On generalized Lambert function
Alexander Kreinin, Andrey Marchenko, Vladimir Vinogradov
TL;DR
This work generalizes the Lambert W framework by introducing a generalized Lambert function defined implicitly by $y^\beta = 1 - e^{-xy}$ with $x>0$ and $\beta>1$, and explores its rich connections to extinction probabilities in Galton-Watson processes. It establishes the inverse representation $y_\beta(x)$ of $x_\beta(y) = -\log(1-y^\beta)/y$, proves monotonicity and a continued-exponential representation, and derives two-sided asymptotic bounds and contraction properties near the fixed point. The paper develops a probabilistic interpretation by showing $y_\beta(x)$ is the cdf of an absolutely continuous r.v. $\xi_\beta$, and provides closed-form moment expressions, a uniform random-variable representation, and connections to Tornheim sums and zeta-values.
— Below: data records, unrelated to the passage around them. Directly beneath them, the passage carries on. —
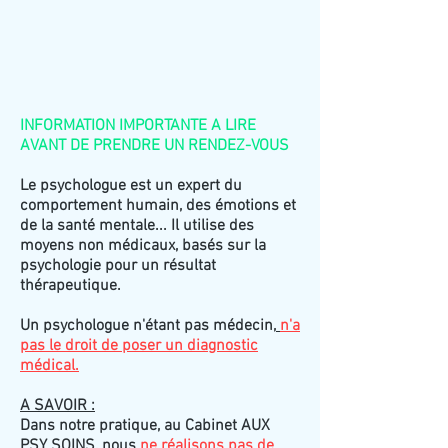
INFORMATION IMPORTANTE A LIRE
AVANT DE PRENDRE UN RENDEZ-VOUS
Le psychologue est un expert du
comportement humain, des émotions et
de la santé mentale... Il utilise des
moyens non médicaux, basés sur la
psychologie pour un résultat
thérapeutique.
Un psychologue n'étant pas médecin,
n'a
pas le droit de poser un diagnostic
médical.
A SAVOIR :
Dans notre pratique, au Cabinet AUX
PSY SOINS, nous
ne réalisons pas de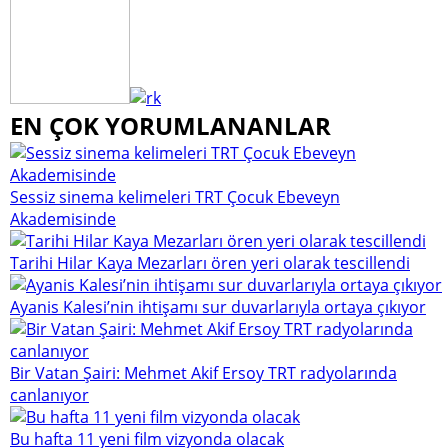
EN ÇOK YORUMLANANLAR
Sessiz sinema kelimeleri TRT Çocuk Ebeveyn
Akademisinde
Tarihi Hilar Kaya Mezarları ören yeri olarak tescillendi
Ayanis Kalesi’nin ihtişamı sur duvarlarıyla ortaya çıkıyor
Bir Vatan Şairi: Mehmet Akif Ersoy TRT radyolarında
canlanıyor
Bu hafta 11 yeni film vizyonda olacak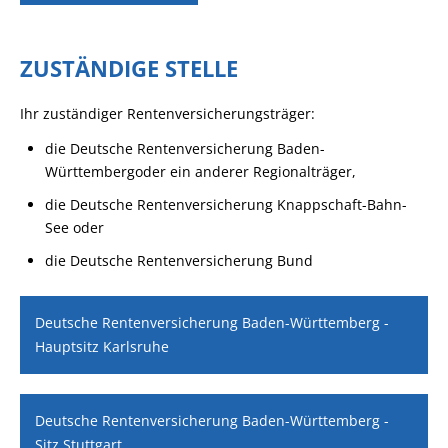
ZUSTÄNDIGE STELLE
Ihr zuständiger Rentenversicherungsträger:
die Deutsche Rentenversicherung Baden-
Württembergoder ein anderer Regionalträger,
die Deutsche Rentenversicherung Knappschaft-Bahn-
See oder
die Deutsche Rentenversicherung Bund
Deutsche Rentenversicherung Baden-Württemberg -
Hauptsitz Karlsruhe
Deutsche Rentenversicherung Baden-Württemberg -
Sitz Stuttgart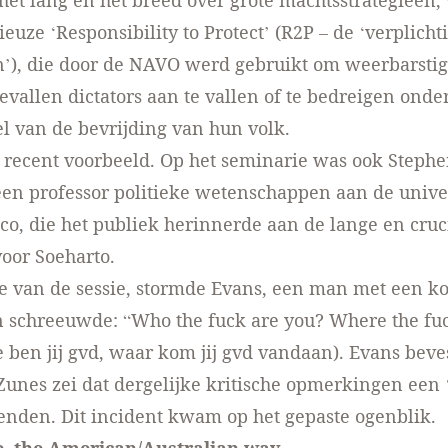
 het lang en het breed over grote machtsstrategieën
euze ‘Responsibility to Protect’ (R2P – de ‘verplicht
), die door de NAVO werd gebruikt om weerbarstig
vallen dictators aan te vallen of te bedreigen onder
 van de bevrijding van hun volk.
n recent voorbeeld. Op het seminarie was ook Steph
en professor politieke wetenschappen aan de univer
co, die het publiek herinnerde aan de lange en cruc
oor Soeharto.
de van de sessie, stormde Evans, een man met een kor
 schreeuwde: “Who the fuck are you? Where the fu
 ben jij gvd, waar kom jij gvd vandaan). Evans beves
 Zunes zei dat dergelijke kritische opmerkingen een
enden. Dit incident kwam op het gepaste ogenblik.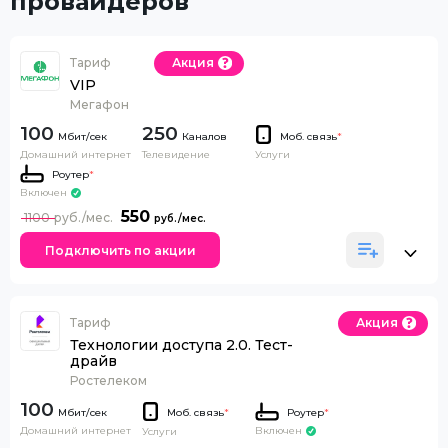
провайдеров
Тариф
Акция
VIP
Мегафон
100
250
Каналов
Моб. связь
*
Домашний интернет
Телевидение
Услуги
Роутер
*
Включен
550
1100
Подключить по акции
Тариф
Акция
Технологии доступа 2.0. Тест-
драйв
Ростелеком
100
Моб. связь
*
Роутер
*
Домашний интернет
Включен
Услуги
It also offers practical numerical methods, including efficient asymptotic approximations and iteration counts, and analyzes the moment problem for $\xi_\beta$ to establish determinacy. Collectively, the results give a comprehensive analytic and numerical treatment of a generalized Lambert function with applications to branching processes and stochastic modeling.
Abstract
We consider a particular generalized Lambert function, $y(x)$, defined by the implicit equation $y^β= 1 - e^{-xy}$, with $x>0$ and $ β> 1$. Solutions to this equation can be found in terms of a certain continued exponential. Asymptotic and structural properties of a non-trivial solution, $y_β(x)$, and its connection to the extinction probability of related branching processes are discussed. We demonstrate that this function constitutes a cumulative distribution function of a previously unknown non-negative absolutely continuous random variable.